Yukarıda özetlenen anlayışları, edebiyatın “kısa öykü” ve “roman” anlatıları için sorguladığımızda, sinemacıların ne kadar ideolojik bir sorunsalı içinde kaldığını ve bu tanımların tuhaf hatta gülünç olacağı da görülecektir. Hayatında hiç roman yazmamış bir kısa öykücü (mesela Çehov) bütün o klasik öykülerini bir roman yazmak için mi yazdı?! Veya kalem, kağıt ve mürekkep ucuz olduğu için mi Dostoyevski özgürce roman yazabilmişti de kısa öykü yazmaya tenezzül etmedi. Örnekleri, Çehov çok mu amatör ve özgür, Tolstoy çok mu piyasaya bağımlıydı veya geveze bir anlatıcıydı, vb. sorulara çoğaltmak da mümkün!..

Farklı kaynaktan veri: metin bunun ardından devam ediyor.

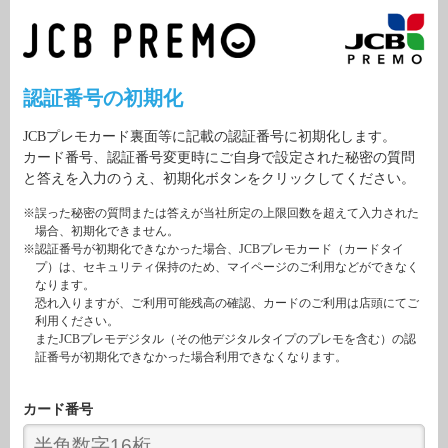
認証番号の初期化
JCBプレモカード裏面等に記載の認証番号に初期化します。
カード番号、認証番号変更時にご自身で設定された秘密の質問
と答えを入力のうえ、初期化ボタンをクリックしてください。
※誤った秘密の質問または答えが当社所定の上限回数を超えて入力された
場合、初期化できません。
※認証番号が初期化できなかった場合、JCBプレモカード（カードタイ
プ）は、セキュリティ保持のため、マイページのご利用などができなく
なります。
恐れ入りますが、ご利用可能残高の確認、カードのご利用は店頭にてご
利用ください。
またJCBプレモデジタル（その他デジタルタイプのプレモを含む）の認
証番号が初期化できなかった場合利用できなくなります。
カード番号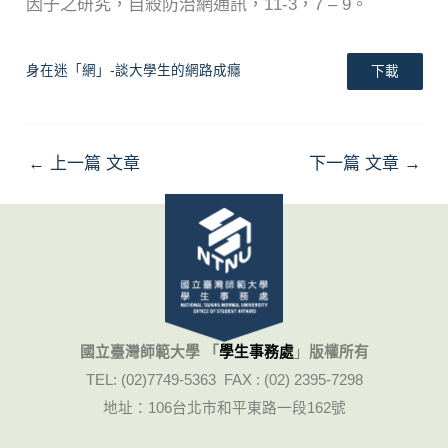
因子之研究，自殺防治網通訊，11-3，7 – 9。
身在迷「網」-談大學生的網路成癮
下載
←
上一篇 文章
下一篇 文章
→
國立臺灣師範大學 「
學生事務處
」
版權所有
TEL: (02)7749-5363 FAX : (02) 2395-7298
地址：106台北市和平東路一段162號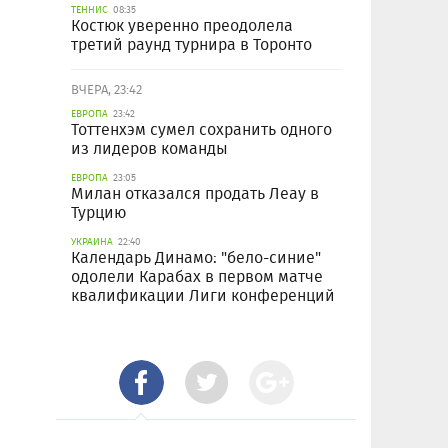
ТЕННИС
08:35
Костюк уверенно преодолела
третий раунд турнира в Торонто
ВЧЕРА, 23:42
ЕВРОПА
23:42
Тоттенхэм сумел сохранить одного
из лидеров команды
ЕВРОПА
23:05
Милан отказался продать Леау в
Турцию
УКРАИНА
22:40
Календарь Динамо: "бело-синие"
одолели Карабах в первом матче
квалификации Лиги конференций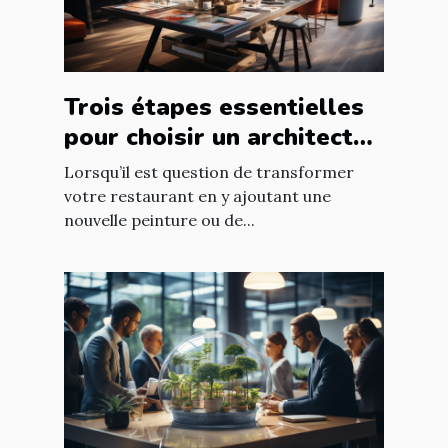
Trois étapes essentielles
pour choisir un architecte
d’intérieur
Lorsqu’il est question de transformer
votre restaurant en y ajoutant une
nouvelle peinture ou de...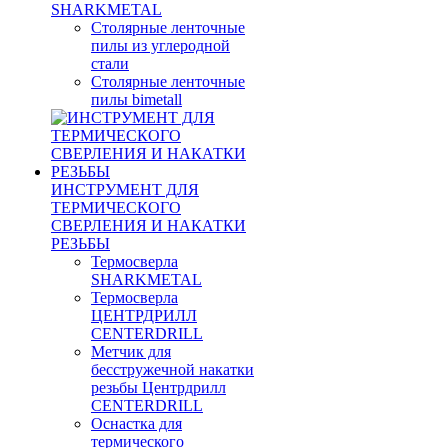
SHARKMETAL
Столярные ленточные
пилы из углеродной
стали
Столярные ленточные
пилы bimetall
ИНСТРУМЕНТ ДЛЯ
ТЕРМИЧЕСКОГО
СВЕРЛЕНИЯ И НАКАТКИ
РЕЗЬБЫ
Термосверла
SHARKMETAL
Термосверла
ЦЕНТРДРИЛЛ
CENTERDRILL
Метчик для
бесстружечной накатки
резьбы Центрдрилл
CENTERDRILL
Оснастка для
термического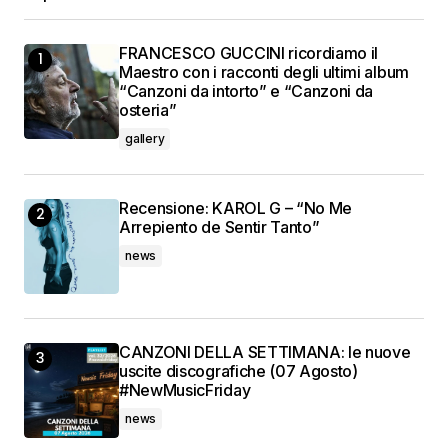
FRANCESCO GUCCINI ricordiamo il
Maestro con i racconti degli ultimi album
“Canzoni da intorto” e “Canzoni da
osteria”
gallery
Recensione: KAROL G – “No Me
Arrepiento de Sentir Tanto”
news
CANZONI DELLA SETTIMANA: le nuove
uscite discografiche (07 Agosto)
#NewMusicFriday
news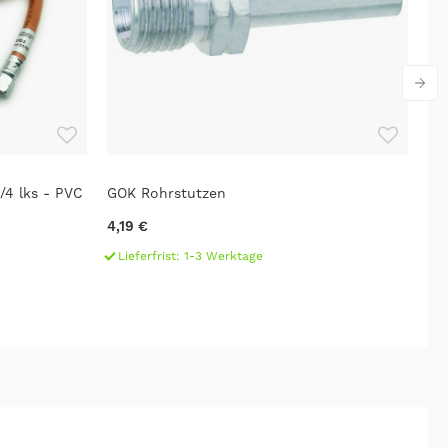
/4 lks - PVC
GOK Rohrstutzen
GO
WA
4,19 €
13
Lieferfrist: 1-3 Werktage
L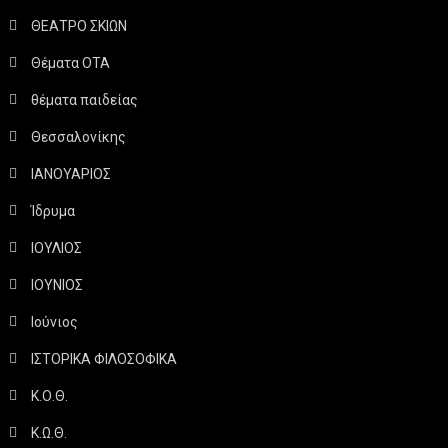
ΘΕΑΤΡΟ ΣΚΙΩΝ
Θέματα ΟΤΑ
θέματα παιδείας
Θεσσαλονίκης
ΙΑΝΟΥΑΡΙΟΣ
Ίδρυμα
ΙΟΥΛΙΟΣ
ΙΟΥΝΙΟΣ
Ιούνιος
ΙΣΤΟΡΙΚΑ ΦΙΛΟΣΟΦΙΚΑ
Κ.Ο.Θ.
Κ.Ω.Θ.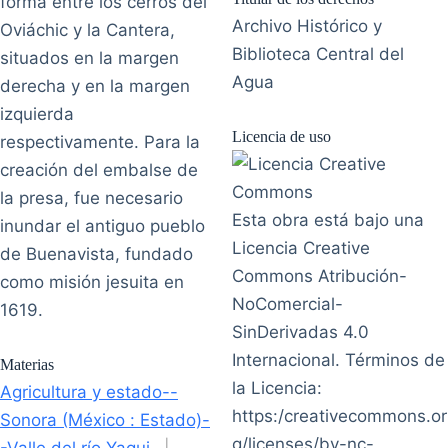
forma entre los cerros del
Archivo Histórico y
Oviáchic y la Cantera,
Biblioteca Central del
situados en la margen
Agua
derecha y en la margen
izquierda
Licencia de uso
respectivamente. Para la
creación del embalse de
la presa, fue necesario
Esta obra está bajo una
inundar el antiguo pueblo
Licencia Creative
de Buenavista, fundado
Commons Atribución-
como misión jesuita en
NoComercial-
1619.
SinDerivadas 4.0
Internacional. Términos de
Materias
la Licencia:
Agricultura y estado--
https:/creativecommons.or
Sonora (México : Estado)-
g/licenses/by-nc-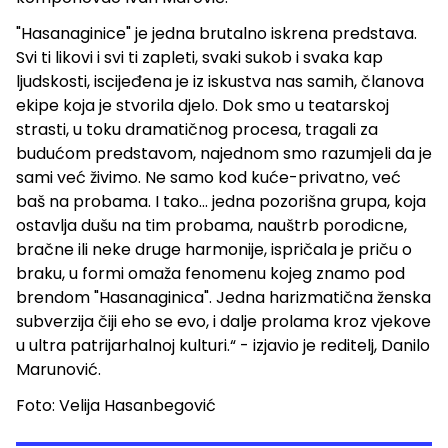
"Hasanaginice" je jedna brutalno iskrena predstava.
Svi ti likovi i svi ti zapleti, svaki sukob i svaka kap
ljudskosti, iscijeđena je iz iskustva nas samih, članova
ekipe koja je stvorila djelo. Dok smo u teatarskoj
strasti, u toku dramatičnog procesa, tragali za
budućom predstavom, najednom smo razumjeli da je
sami već živimo. Ne samo kod kuće-privatno, već
baš na probama. I tako... jedna pozorišna grupa, koja
ostavlja dušu na tim probama, nauštrb porodicne,
bračne ili neke druge harmonije, ispričala je priču o
braku, u formi omaža fenomenu kojeg znamo pod
brendom "Hasanaginica". Jedna harizmatična ženska
subverzija čiji eho se evo, i dalje prolama kroz vjekove
u ultra patrijarhalnoj kulturi.“ - izjavio je reditelj, Danilo
Marunović.
Foto: Velija Hasanbegović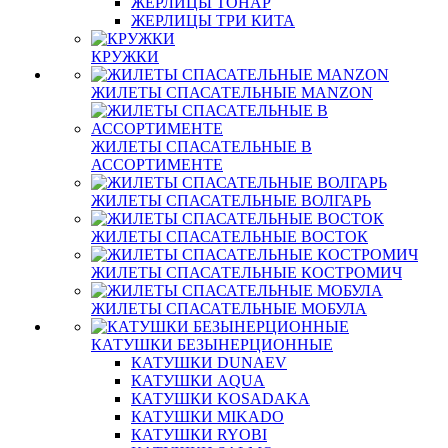
ЖЕРЛИЦЫ ТОНАР
ЖЕРЛИЦЫ ТРИ КИТА
КРУЖКИ
ЖИЛЕТЫ СПАСАТЕЛЬНЫЕ MANZON
ЖИЛЕТЫ СПАСАТЕЛЬНЫЕ В
АССОРТИМЕНТЕ
ЖИЛЕТЫ СПАСАТЕЛЬНЫЕ ВОЛГАРЬ
ЖИЛЕТЫ СПАСАТЕЛЬНЫЕ ВОСТОК
ЖИЛЕТЫ СПАСАТЕЛЬНЫЕ КОСТРОМИЧ
ЖИЛЕТЫ СПАСАТЕЛЬНЫЕ МОБУЛА
КАТУШКИ БЕЗЫНЕРЦИОННЫЕ
КАТУШКИ DUNAEV
КАТУШКИ AQUA
КАТУШКИ KOSADAKA
КАТУШКИ MIKADO
КАТУШКИ RYOBI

KISA FİLM VEYA KISA EDEBİ ÖYKÜ NEYİ ANLATIR.
Sinema, tarihteki yolculuğuna 120 yıl önce ve daha sektör olmadan, kısa filmle başlamıştı. İlk güzel örneklerini Amerika’da veren edebi kısa öykünün ortaya ise sinemadan iki misli uzun bir tarihe geri gider. Peki, birisi yazılı diğeri hareketli görüntü alfabesi ile bu iki kısa dramatik anlatı biçimi acaba bize neleri anlatır?
Bu sorunun cevabını, insanoğlunun dünya üzerinde küreselleştirdiği (ortaklaştırdığı) toplumsal formasyonlarda (yaşantılarında) aramak gerekir. Dünyanın herhangi bir yerindeki bir toplumsal yaşantı içinde, bazı öykülemeler (durumlar/olayların örgüsü) eğer önce romanlar daha sonra uzun filmler yoluyla da anlatılmış iseler ve bu öykülemeler dünyanın diğer yörelerinde anlaşılabiliyorsa, bu ortak paydanın o kültür coğrafyasında da yeteri kadar anlaşılabilecek ortak bir paydası olduğu içindir. Andre Bazin, Afrikalı yerlilerin seyrettiği filmde öykülemeyle değil de öykülemenin fonundaki hayvanlar vs. ile ilgilendiklerini anlatır. Çünkü o filmin içinde geçtiği toplumsal yaşantı ile Afrikalı yerlilerin ortak paydası ancak o kadardır.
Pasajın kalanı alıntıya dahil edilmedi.